Cillizza did not like the speech by President Donald Trump during a Montana rally for Republican U.S. Senate candidate Matt Rosendale. At the rally, Trump called out bias at the FBI against him; this bias was evidenced in documents and text messages released to the public showing top FBI workers felt animus toward the Trump campaign during the 2016 election.
“When the President of the United States insists the Justice Department is biased and can’t be trusted, it erodes one of the long-standing pillars of civil society,” Cillizza wrote.
Cillizza took issue with Trump saying that “It’s a rigged deal, folks. It’s a rigged deal. I used to say it. It’s a rigged deal. It’s a disgrace.”
But even though saying the system is rigged was a mainstay theme by Democratic candidates such as Bernie Sanders, Cillizza said that when Trump says it, that means something sinister.
Cillizza said that Trump is “fomenting (for political gain) the resentment that lots of people feel toward their government and toward societal establishment more generally. Trump is provoking people to believe that there is some ‘they’ out there working to keep you down. And enjoying doing it.”

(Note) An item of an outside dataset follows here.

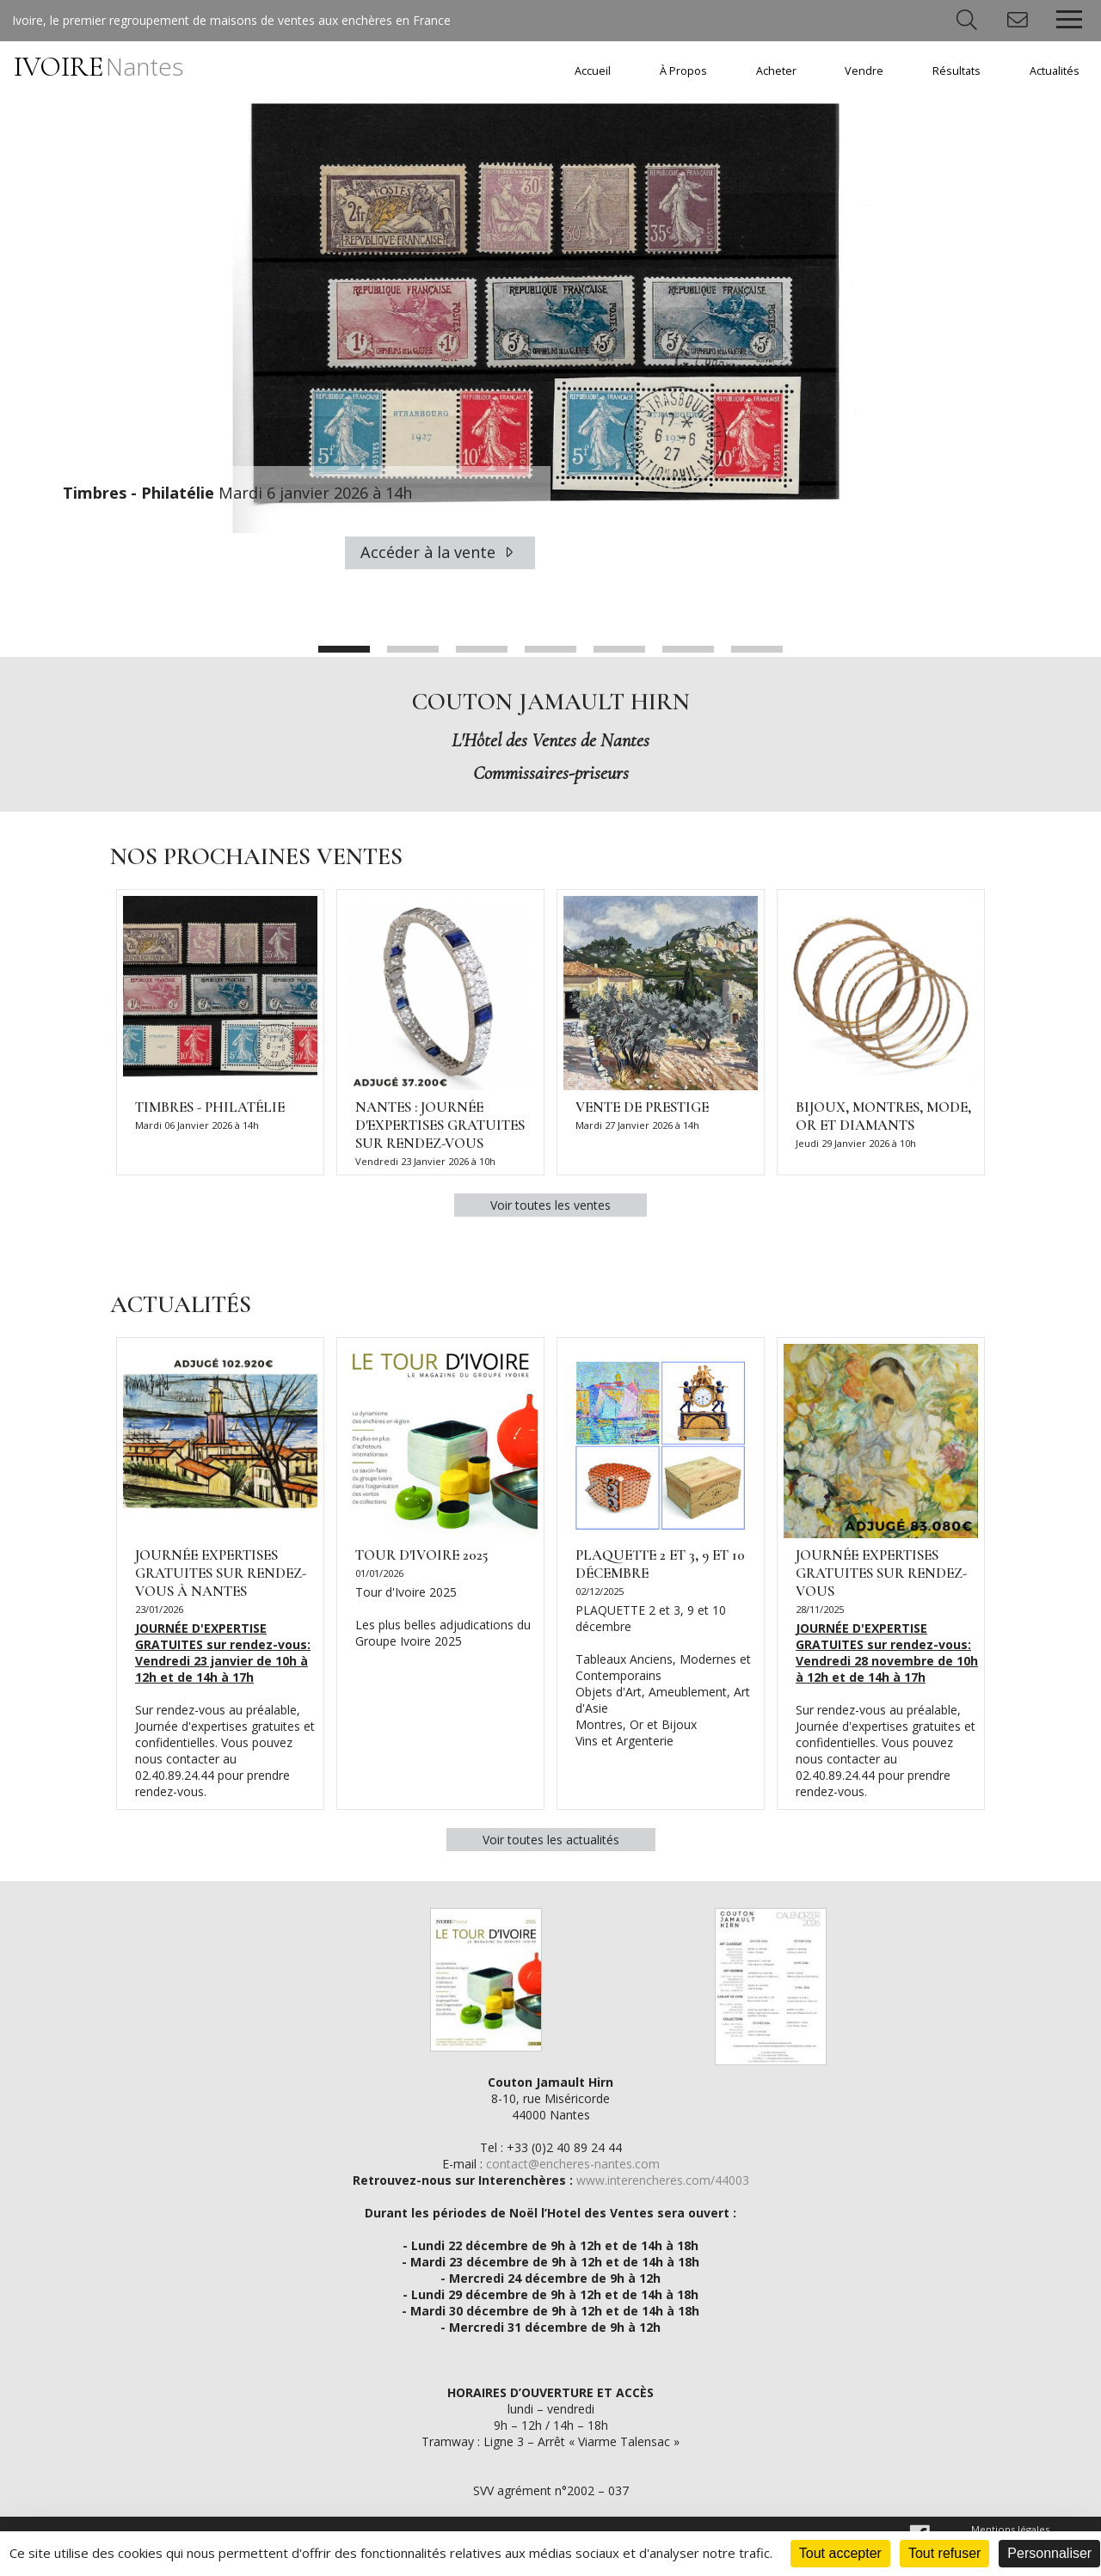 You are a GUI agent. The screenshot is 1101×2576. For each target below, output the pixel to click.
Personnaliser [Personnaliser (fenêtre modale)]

Cillizza also contradicts himself, comparing Trump’s calling out media bias to the completely unrelated tragedy at a newspaper workplace shooting in Annapolis, Md., despite the statement that “This attack shocked the conscience of our nation and filled our hearts with grief,” and that “Journalists, like all Americans, should be free from the fear of being violently attacked while doing their job.” President Trump also issued a proclamation honoring the victims of the newspaper shooting and ordered White House flags lowered to half-staff. To honor the victims, the order also covered all flags on public buildings, military posts, naval vessels, embassies abroad.
But that did not stop Cillizza from conflating two separate issues.
“Eight days ago, a man walked into the Capital Gazette newsroom in Maryland and murdered five staffers,” Cillizza writes. “His motives were his own — he held a grudge against the paper for its coverage of a criminal harassment claim against him — and had nothing to do with Trump’s repeated rhetorical attack on the media as ‘fake.’ Full stop. That said, one might think that in the wake of such violence committed against reporters, the President of the United States might be more mindful of savaging the media to a crowd of his supporters. That would be the responsible thing to do. That isn’t what Trump did.”